While human trafficking is often thought of as an international crime, it is happening in New Hampshire as well, she said.
'It might present as something different ... sexual assault, domestic violence, child abuse, prostitution, but when you peel away the layers, you begin to identify something much bigger,' she said.
Statistics show 80 percent of trafficking victims are women or girls and 80 percent involve sex trafficking, she said. 'Of that about 50 percent are children,' she said.
'So the majority of these cases are in fact children under the age of 18,' Durant said. 'So we're talking 12, 13, 14 years old.'
'They're typically runaways or what's termed as throwaways, so they're kicked out of their homes, they're vulnerable youth that pimps often recruit and entice to get involved in the sex trade,' she said.
'There is an estimate that between 16,000 and 18,000 U.S. citizens are trafficked within the United States every year, and these are children ... These are American children,' she said.
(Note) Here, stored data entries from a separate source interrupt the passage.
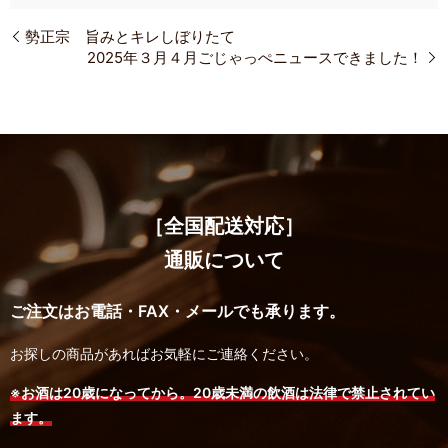
勢正宗 旨みとキレしぼりたて
2025年３月４月ごじゃっぺニュースできました！
［全国配送対応］
通販について
ご注文はお電話・FAX・メールでも承ります。
お探しの商品があればお気軽にご連絡ください。
※お酒は20歳になってから。20歳未満の飲酒は法律で禁止されてい
ます。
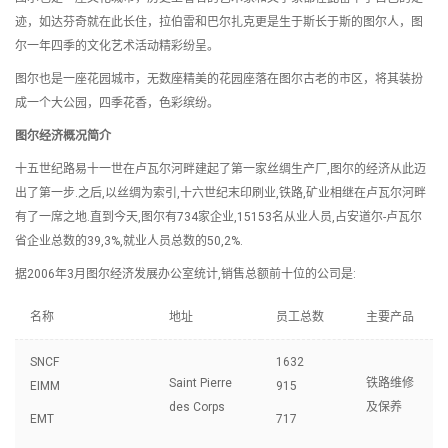
迹，如达芬奇就在此长住，拉伯雷和巴尔扎克更是生于斯长于斯的图尔人，图
尔一年四季的文化艺术活动精彩纷呈。
图尔也是一座花园城市，无数座精美的花园座落在图尔古老的市区，将其装扮
成一个大公园，四季花香，色彩缤纷。
图尔经济概况简介
十五世纪路易十一世在卢瓦尔河畔建起了第一家丝绸生产厂,图尔的经济从此迈
出了第一步.之后,以丝绸为索引,十六世纪末印刷业,铁路,矿业相继在卢瓦尔河畔
有了一席之地.直到今天,图尔有734家企业,15153名从业人员,占安道尔-卢瓦尔
省企业总数的39,3%,就业人员总数的50,2%.
据2006年3月图尔经济发展办公室统计,销售总额前十位的公司是:
名称
地址
员工总数
主要产品
SNCF
1632
Saint Pierre
铁路维修
EIMM
915
des Corps
及保养
EMT
717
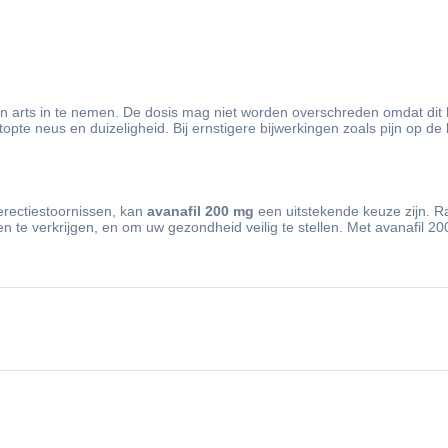
n arts in te nemen. De dosis mag niet worden overschreden omdat dit h
topte neus en duizeligheid. Bij ernstigere bijwerkingen zoals pijn op de 
erectiestoornissen, kan
avanafil 200 mg
een uitstekende keuze zijn. Ra
en te verkrijgen, en om uw gezondheid veilig te stellen. Met avanafil 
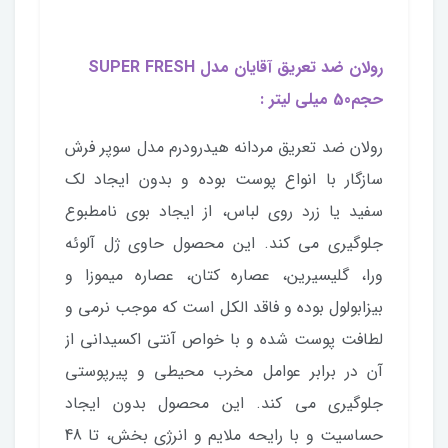
رولان ضد تعریق آقایان مدل SUPER FRESH
حجم50 میلی لیتر :
رولان ضد تعریق مردانه هیدرودرم مدل سوپر فرش
سازگار با انواع پوست بوده و بدون ایجاد لک
سفید یا زرد روی لباس، از ایجاد بوی نامطبوع
جلوگیری می کند. این محصول حاوی ژل آلوئه
ورا، گلیسیرین، عصاره کتان، عصاره میموزا و
بیزابولول بوده و فاقد الکل است که موجب نرمی و
لطافت پوست شده و با خواص آنتی اکسیدانی از
آن در برابر عوامل مخرب محیطی و پیرپوستی
جلوگیری می کند. این محصول بدون ایجاد
حساسیت و با رایحه ملایم و انرژی بخش، تا 48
Durant was nominated by Col. Robert Quinn, who heads N.H. State Police, Sandi Matheson, who heads the victim-witness assistance program at the state Attorney General's office and Amanda Grady, public policy director for the New Hampshire Coalition Against Domestic and Sexual Violence.
'Without her work in the area of human trafficking, there is no doubt that these statewide efforts would not have been achieved,' the nominators wrote.
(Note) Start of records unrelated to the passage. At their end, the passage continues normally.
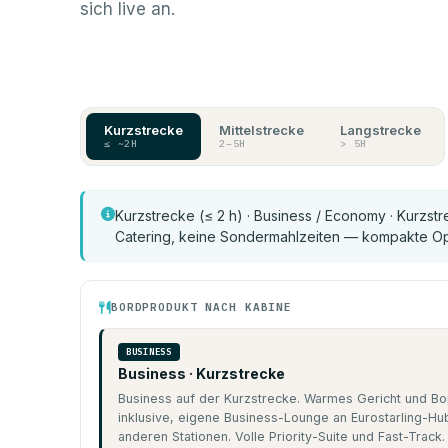
sich live an.
Kurzstrecke
Mittelstrecke
Langstrecke
≤ ~2H
2–5H
> 5H
Kurzstrecke (≤ 2 h) · Business / Economy · Kurzs
Catering, keine Sondermahlzeiten — kompakte Oper
BORDPRODUKT NACH KABINE
BUSINESS
Business · Kurzstrecke
Business auf der Kurzstrecke. Warmes Gericht und Bor
inklusive, eigene Business-Lounge an Eurostarling-Hu
anderen Stationen. Volle Priority-Suite und Fast-Track.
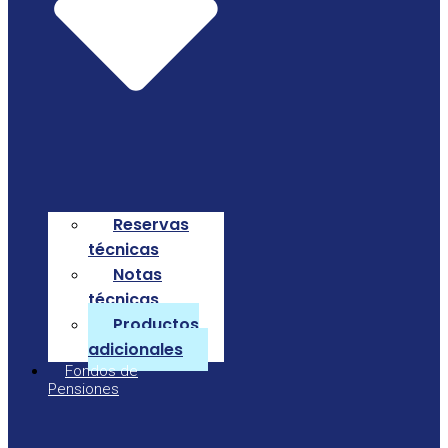
Reservas
técnicas
Notas
técnicas
Productos
adicionales
Fondos de
Pensiones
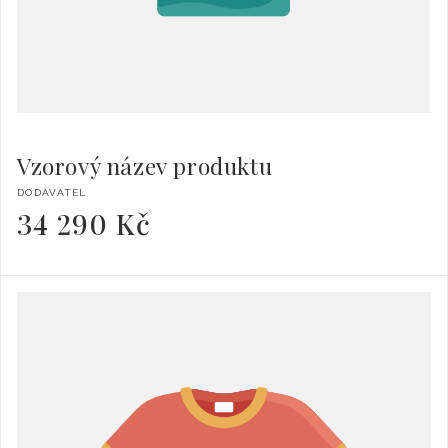
Vzorový název produktu
Dodavatel:
DODAVATEL
34 290 Kč
Běžná
cena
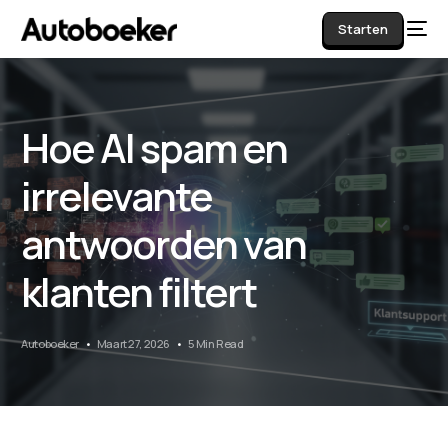
Starten
Hoe AI spam en
AI
irrelevante
antwoorden van
klanten filtert
Autoboeker
Maart 27, 2026
5 Min Read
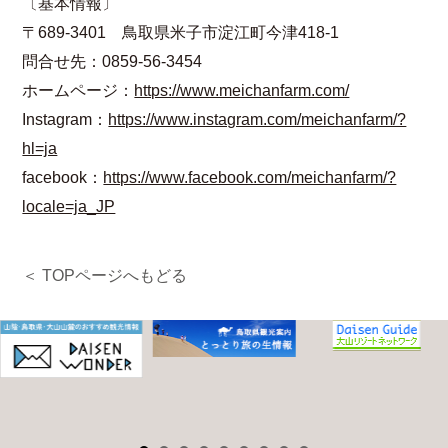
〔基本情報〕
〒689-3401 鳥取県米子市淀江町今津418‐1
問合せ先：0859-56-3454
ホームページ：
https://www.meichanfarm.com/
Instagram：
https://www.instagram.com/meichanfarm/?
hl=ja
facebook：
https://www.facebook.com/meichanfarm/?
locale=ja_JP
＜ TOPページへもどる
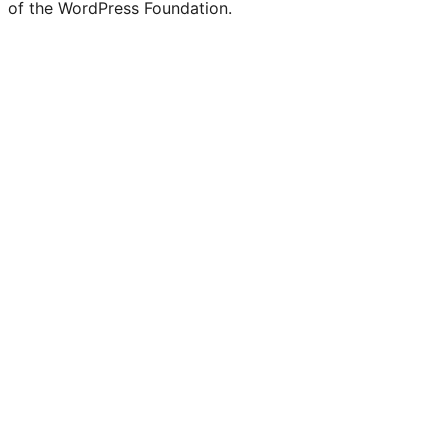
of the WordPress Foundation.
The coalition is an umbrella organization that provides technical and financial support to 14 member agencies who provide services to survivors of sexual assault, domestic violence, and stalking. A portion of marriage license fees goes to support the coalition's work providing free, confidential 24-hour services. State budget cuts mean the coalition is doing more with less. 'The impact is huge for victims, for us,' she said.
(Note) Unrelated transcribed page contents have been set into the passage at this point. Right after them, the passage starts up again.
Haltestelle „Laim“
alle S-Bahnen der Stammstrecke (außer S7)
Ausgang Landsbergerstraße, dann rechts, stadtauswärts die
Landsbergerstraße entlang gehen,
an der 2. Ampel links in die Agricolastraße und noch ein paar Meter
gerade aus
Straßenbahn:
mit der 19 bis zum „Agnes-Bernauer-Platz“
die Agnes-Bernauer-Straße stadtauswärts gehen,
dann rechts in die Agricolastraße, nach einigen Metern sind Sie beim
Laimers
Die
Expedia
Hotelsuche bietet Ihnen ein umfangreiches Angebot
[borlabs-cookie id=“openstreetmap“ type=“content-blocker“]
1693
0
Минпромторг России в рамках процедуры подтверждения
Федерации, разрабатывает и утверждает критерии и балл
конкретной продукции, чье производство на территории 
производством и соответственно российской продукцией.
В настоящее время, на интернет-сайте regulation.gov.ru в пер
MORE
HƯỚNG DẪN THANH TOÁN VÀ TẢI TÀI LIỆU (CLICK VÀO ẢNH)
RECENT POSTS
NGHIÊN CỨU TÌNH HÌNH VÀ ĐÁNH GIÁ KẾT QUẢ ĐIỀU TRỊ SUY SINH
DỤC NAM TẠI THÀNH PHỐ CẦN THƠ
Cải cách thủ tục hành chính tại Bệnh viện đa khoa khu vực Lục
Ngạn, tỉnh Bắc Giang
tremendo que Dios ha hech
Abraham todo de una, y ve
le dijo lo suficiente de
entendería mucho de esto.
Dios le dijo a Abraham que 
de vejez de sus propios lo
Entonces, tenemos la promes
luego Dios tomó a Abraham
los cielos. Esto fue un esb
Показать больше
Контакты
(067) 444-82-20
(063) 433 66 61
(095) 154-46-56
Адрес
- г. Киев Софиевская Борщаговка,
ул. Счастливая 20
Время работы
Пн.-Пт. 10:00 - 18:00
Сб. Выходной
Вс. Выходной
In 2010, crisis centers served 16,008 victims, their children and extended family.
Durant also teaches sociology at Saint Anselm College. This semester, she is introducing a course on family violence.
'Our media, television, magazines, the Internet, often sensationalizes and unfortunately sexualizes violence and in particular violence against women,' she said. 'So that has a significant effect on our view of crime and how violent crime is handled at a real level.'
'I might not see somebody get arrested for a protective order violation but you see that on TV, so very much television and the media in general, minus the UL, sensationalizes and sexualizes violence to the point where we often disconnect reality from how it's interpreted through media.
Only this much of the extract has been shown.